File this one under "most unexpected side effect": birth-control pills both lower a woman's attractiveness and inhibit her ability to choose a good mate. That's the claim put forward by a study in this month's Trends in Ecology and Evolution. The review examines the surprisingly large body of research previously conducted on the relationship between birth control and female attractiveness. Taken as a whole, the studies suggest "oral contraceptives could interfere...with the ability to attract the preferred man."
Why, exactly, would the pill stand in the way of a good date? Dr. Alexandra Alvergne and her colleague Dr. Virpi Lumma reviewed a decade of research on the behavioral side effects of hormonal contraceptives to figure out the answer. They found that, when the pill inhibits ovulation, it also eliminates a monthly period when a woman's attractiveness rises. The theory goes like this: Over the course of a menstrual cycle, hormonal fluctuation slightly alters woman's facial appearance, her vocal pitch, even body odor. And during ovulation, those changes increase a woman's attractiveness because they indicate fertility. While such cues are admittedly subtle, they do get noticed: a study investigating tip earnings by lap dancers showed that earnings varied across menstrual cycles, with ovulating women as the highest earners. Less subtle cues may also be at play, since studies have found women tend to dress more provocatively during ovulation.

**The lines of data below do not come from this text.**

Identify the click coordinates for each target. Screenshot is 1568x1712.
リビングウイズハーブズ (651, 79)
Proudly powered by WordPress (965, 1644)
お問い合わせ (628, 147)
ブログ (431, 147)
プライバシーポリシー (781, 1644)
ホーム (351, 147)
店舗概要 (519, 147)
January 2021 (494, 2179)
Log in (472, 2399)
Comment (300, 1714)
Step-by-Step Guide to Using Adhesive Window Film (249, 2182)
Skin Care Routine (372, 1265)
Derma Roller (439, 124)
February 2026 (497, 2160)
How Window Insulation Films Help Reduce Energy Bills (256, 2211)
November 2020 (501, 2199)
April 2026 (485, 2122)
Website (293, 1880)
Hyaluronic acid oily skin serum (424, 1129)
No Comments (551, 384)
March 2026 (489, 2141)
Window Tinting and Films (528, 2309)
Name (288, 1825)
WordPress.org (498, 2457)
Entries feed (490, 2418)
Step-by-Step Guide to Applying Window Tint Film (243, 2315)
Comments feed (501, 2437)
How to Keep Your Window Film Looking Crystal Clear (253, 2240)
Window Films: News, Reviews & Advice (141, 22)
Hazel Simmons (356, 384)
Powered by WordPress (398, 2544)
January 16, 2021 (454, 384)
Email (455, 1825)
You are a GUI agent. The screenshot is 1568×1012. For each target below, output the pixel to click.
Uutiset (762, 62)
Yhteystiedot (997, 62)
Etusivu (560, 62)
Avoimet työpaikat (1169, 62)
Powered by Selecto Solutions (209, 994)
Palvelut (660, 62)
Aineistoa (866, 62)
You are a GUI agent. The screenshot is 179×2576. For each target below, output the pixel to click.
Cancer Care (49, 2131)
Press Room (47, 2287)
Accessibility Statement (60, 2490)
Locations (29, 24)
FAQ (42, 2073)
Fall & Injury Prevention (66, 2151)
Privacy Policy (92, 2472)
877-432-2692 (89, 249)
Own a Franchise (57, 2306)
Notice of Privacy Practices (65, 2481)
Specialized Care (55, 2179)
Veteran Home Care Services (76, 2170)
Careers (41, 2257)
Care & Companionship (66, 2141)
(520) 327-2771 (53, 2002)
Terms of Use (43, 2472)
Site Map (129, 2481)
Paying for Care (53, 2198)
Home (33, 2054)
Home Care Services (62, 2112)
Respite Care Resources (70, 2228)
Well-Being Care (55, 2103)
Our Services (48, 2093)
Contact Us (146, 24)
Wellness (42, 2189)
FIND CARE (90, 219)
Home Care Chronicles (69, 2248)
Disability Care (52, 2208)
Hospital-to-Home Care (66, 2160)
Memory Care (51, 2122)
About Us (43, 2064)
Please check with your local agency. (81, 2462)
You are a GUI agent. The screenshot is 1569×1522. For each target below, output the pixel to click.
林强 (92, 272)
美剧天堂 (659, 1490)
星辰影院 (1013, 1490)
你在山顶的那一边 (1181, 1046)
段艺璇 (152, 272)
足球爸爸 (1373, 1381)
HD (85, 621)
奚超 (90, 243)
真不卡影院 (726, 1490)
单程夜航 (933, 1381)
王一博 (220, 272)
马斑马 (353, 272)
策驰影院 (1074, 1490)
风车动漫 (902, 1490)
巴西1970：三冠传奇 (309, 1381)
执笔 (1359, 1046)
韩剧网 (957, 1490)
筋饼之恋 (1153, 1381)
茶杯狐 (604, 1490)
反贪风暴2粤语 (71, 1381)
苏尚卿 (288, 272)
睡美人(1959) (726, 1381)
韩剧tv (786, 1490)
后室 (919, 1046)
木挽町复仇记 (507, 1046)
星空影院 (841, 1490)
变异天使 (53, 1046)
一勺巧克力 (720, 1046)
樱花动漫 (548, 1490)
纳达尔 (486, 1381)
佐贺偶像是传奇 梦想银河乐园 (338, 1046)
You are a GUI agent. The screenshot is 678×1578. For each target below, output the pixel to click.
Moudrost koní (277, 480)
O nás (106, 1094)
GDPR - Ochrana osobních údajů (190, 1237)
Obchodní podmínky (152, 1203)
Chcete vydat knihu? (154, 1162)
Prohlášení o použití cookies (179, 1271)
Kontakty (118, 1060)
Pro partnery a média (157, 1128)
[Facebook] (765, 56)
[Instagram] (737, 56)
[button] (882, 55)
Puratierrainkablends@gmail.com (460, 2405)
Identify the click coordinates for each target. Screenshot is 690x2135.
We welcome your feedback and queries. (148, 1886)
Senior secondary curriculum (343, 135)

Pill users also did worse at selecting compatible mates, at least in genetic terms. There's a basic tenant in biology that genetically dissimilar partners produce the most robust offspring. Subtle cues—things like facial symmetry and odor—tip us off to degrees of genetic compatibility, ideally attracting us to a genetically dissimilar partner. Turns out, pill users and other non-ovulating women don't do so well at reading those signs.
One study, conducted at the University of Liverpool last year, found pill users more likely to prefer the odor of genetically incompatible men. Women who were more fertile, on the other hand, made better mate choices. In evolutionary terms, that makes sense: we need our wits about us if childbearing is a strong possibility. "Taking the pill [might] make you choose a partner you would not have otherwise chosen," says Alvergne. "It affects your natural preferences. And this could have consequences for your relationship."
The review study paints a pretty bleak picture for women on the pill (which, incidentally, is already having a rough month): both less attractive and less able to choose a decent boyfriend? As a dating woman on the pill, I can admit to a momentary panic: Is my birth control sabotaging my dating life? How much less attractive, exactly, are we talking? Even Alvergne was surprised by the strong relationships that her review found. "I knew about the stuff about cyclicity but was surprised that it affected men as well," she admits.
To be sure, a lot of questions remain unanswered. No studies have investigated the long-term relationship between the pill and mate choice, whether pill users tend to have worse relationships or, even further out, have less healthy children. And Alvergne is careful to caution against women reading her study as a birth-control critique. "The pill has been fantastic for women in terms of social mobility, choosing whether they want to reproduce," she says. "That's really good; we just don't want to be blind. We want to know of the possible side effects, so then women can make the choice."
Perhaps the most interesting part of the study is the authors' rethinking of side effects, looking beyond immediate physical ailments to more distant, less tangible consequences. "We're better off knowing that smokers are more at risk with birth control," says Alvergne. Likewise, she argues, "we should know about the behavioral and psychological impacts."
But should we? I can see it both ways: both the benefit of increased knowledge and the drawback of deterring women from a reliable form of birth control. Personally, I don't plan on ditching the pill any time soon—even if it does mean a few Friday nights alone.